In this article I will show you how to configure RAID 5/6 (erasure coding), deduplication, and compression on VMware vSAN.
Erasure coding is a general term that refers to any scheme of encoding and partitioning data into fragments in a way that allows you to recover the original data even if some fragments are missing. Any such scheme is referred to as an “erasure code.”
By activating erasure coding on a VSAN cluster, you’ll be able to spread chunks of the VM’s files to several hosts within the cluster.
As of version 6.2, Virtual SAN supports two specific erasure codes:
- RAID 5 – 3 data fragments and 1 parity fragment per stripe
- RAID 6 – 4 data fragments, 1 parity, and 1 additional syndrome per stripe
The Requirements: The hardware and HCL for VSAN requirements are the same as for other configuration types of VSAN: a minimum of 4 hosts for RAID 5 and a minimum of 6 hosts for RAID 6.
Make sure that each host has at least one SSD available for the cache tier and one or several SSDs available for the capacity tier. Note that erasure coding is only available for the VSAN All-Flash version.

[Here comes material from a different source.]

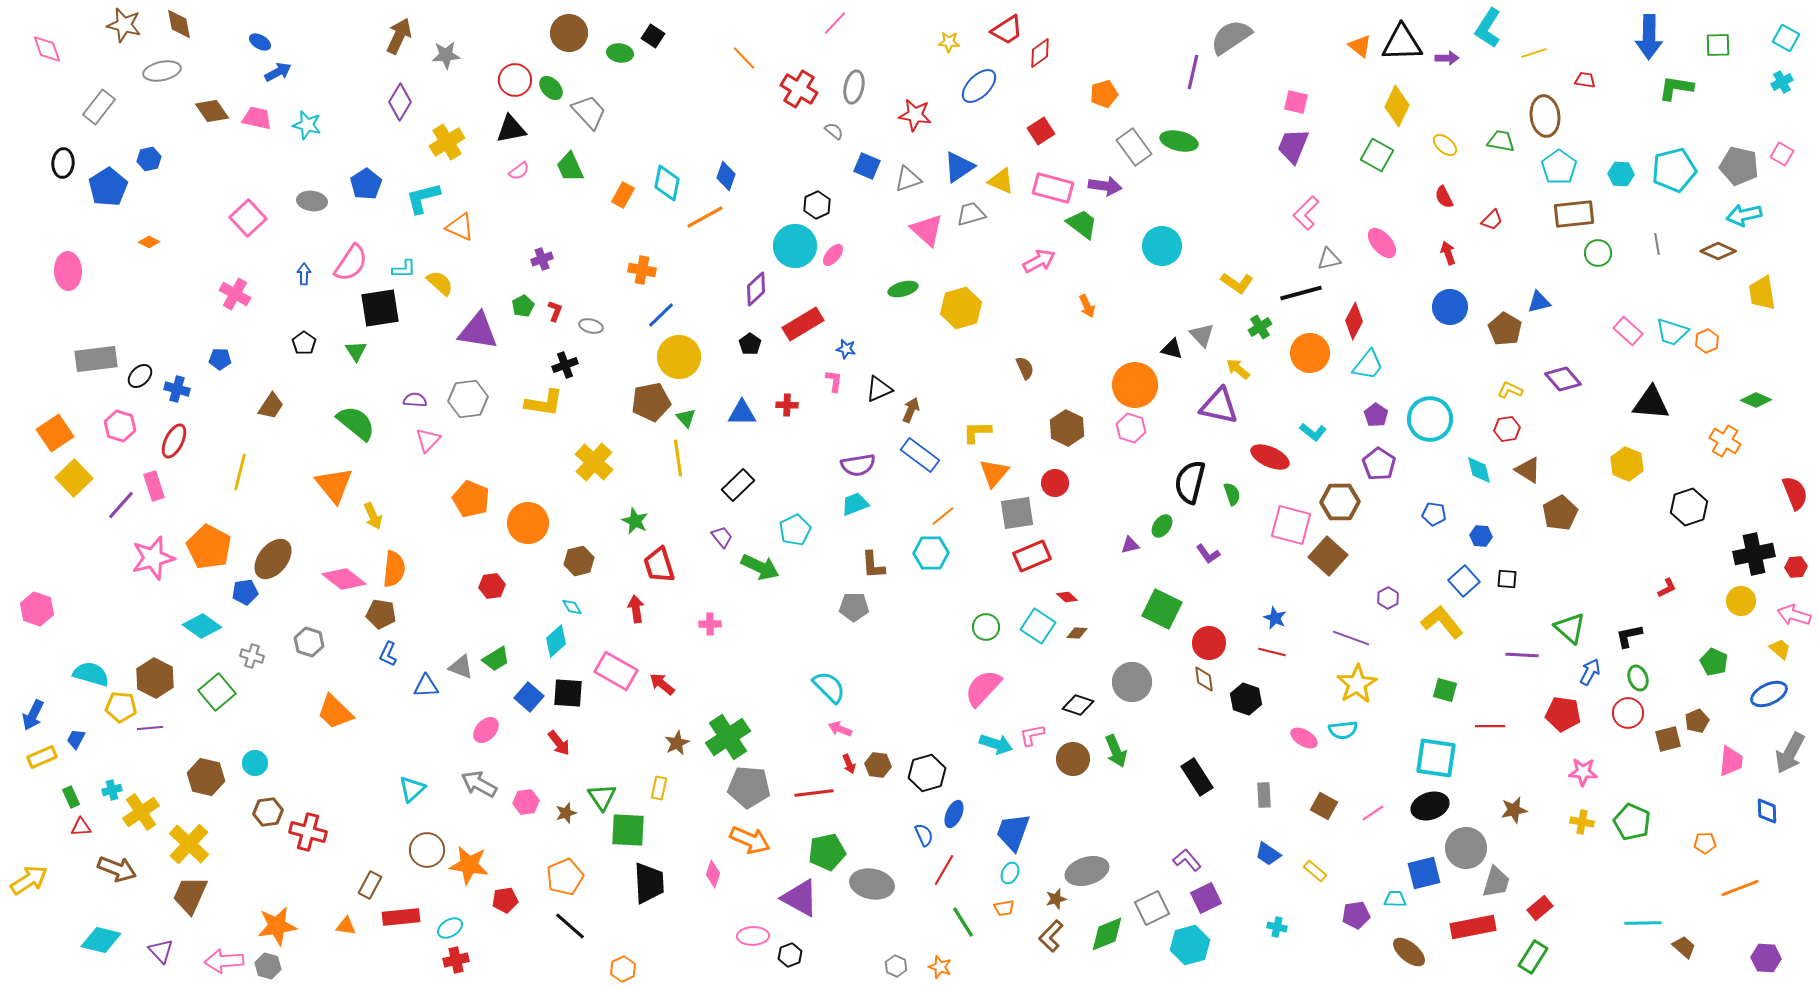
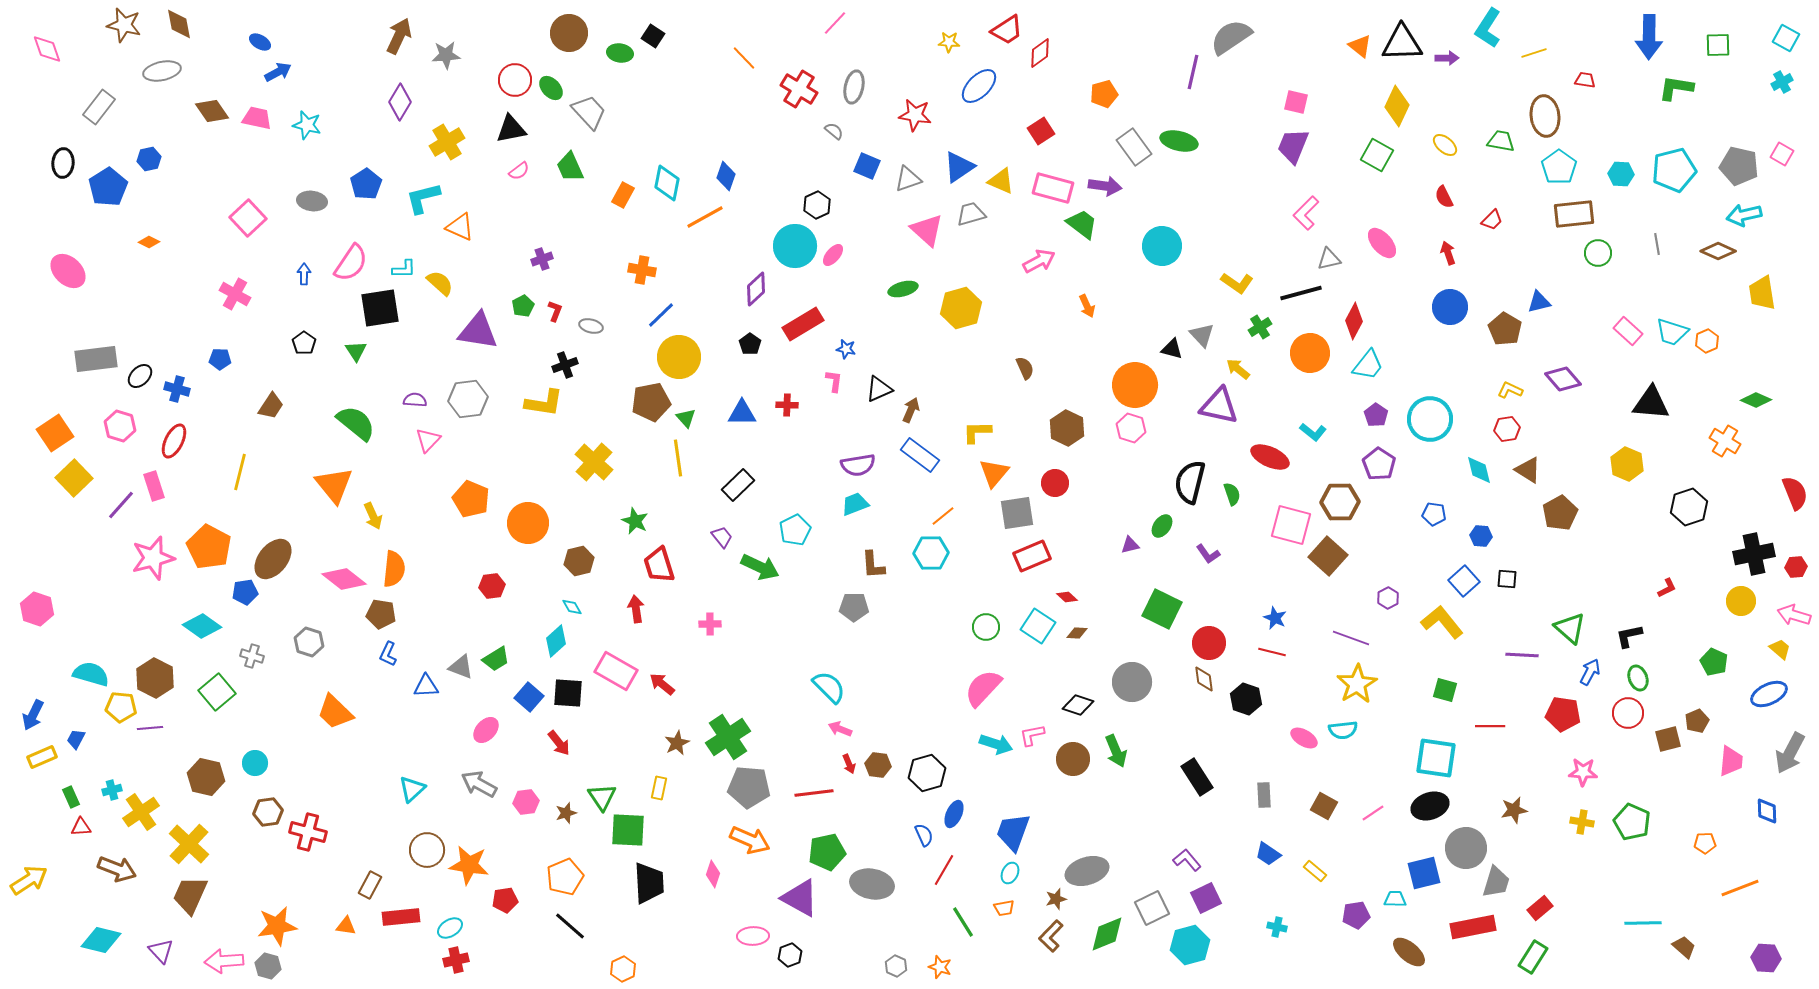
pink ellipse at (68, 271): rotated 45 degrees counterclockwise
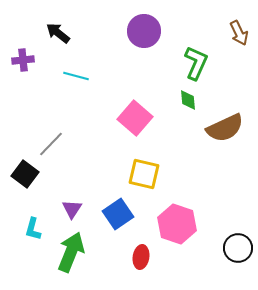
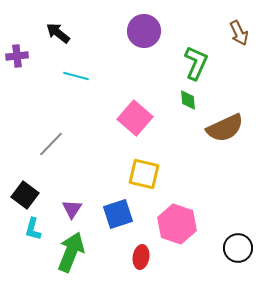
purple cross: moved 6 px left, 4 px up
black square: moved 21 px down
blue square: rotated 16 degrees clockwise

The Configuration Steps: Basically, you’ll need hardware that is capable of running VSAN and a VSAN license. Then only a few configuration steps, including network configuration, are necessary.
I assume that you know how to create a Datacenter object and cluster object, how to add hosts to vCenter, and how to move the hosts that will be used for VMware VSAN into the VSAN cluster. Once you’ve completed these steps, select the VSAN cluster > Manage tab > Virtual SAN > Edit. The VSAN configuration assistant will launch.
You have the option of controlling how the local disks are claimed for VSAN. If this is done automatically (assuming that all disks are blank and have a similar vendor mark/capacity). Or you can do it manually and control which disks will be part of the cache tier and which will be part of the capacity tier.
Then we have the networking requirements. Each host has to have one VMkernel adapter activated for VSAN traffic.
Here you can see the disk claim page. This page is same for all versions of VSAN and allows you to tag/un-tag disks as Flash or as HDD. This is for cases in which VSAN does not recognize the hardware automatically.
Then we have the overview page. As you can see, I have already claimed my disks for the previous use cases with VSAN, so I only added two new hosts to my cluster in order to show the erasure coding configuration. On the review screen, you can see that 160 Gb were already claimed.
Click the Finish button and wait few minutes until the VSAN datastore is created and the system shows you that VSAN is on.
As you can see, so far we have just created a VSAN cluster. We now need to create a VM storage policy.
An overview of both policies is given below. Remember that failure to tolerate (FTT) refers to how many failures the VSAN cluster can tolerate.
Raid 5 configuration:
- Number of failures to tolerate (FTT) = 1
- Failure tolerance method = capacity
- Compared to RAID 1, VSAN uses only x1.33 rather than x2 capacity
- Requires a minimum of 4 hosts in the VSAN-enabled cluster
- Number of failures to tolerate (FTT) = 2
- Failure tolerance method = capacity
- Compared to RAID 1, VSAN uses only x1.5 rather than x3 capacity
- Requires a minimum of 6 hosts in the VSAN-enabled cluster
The diagram below illustrates the configurations (courtesy of VMware).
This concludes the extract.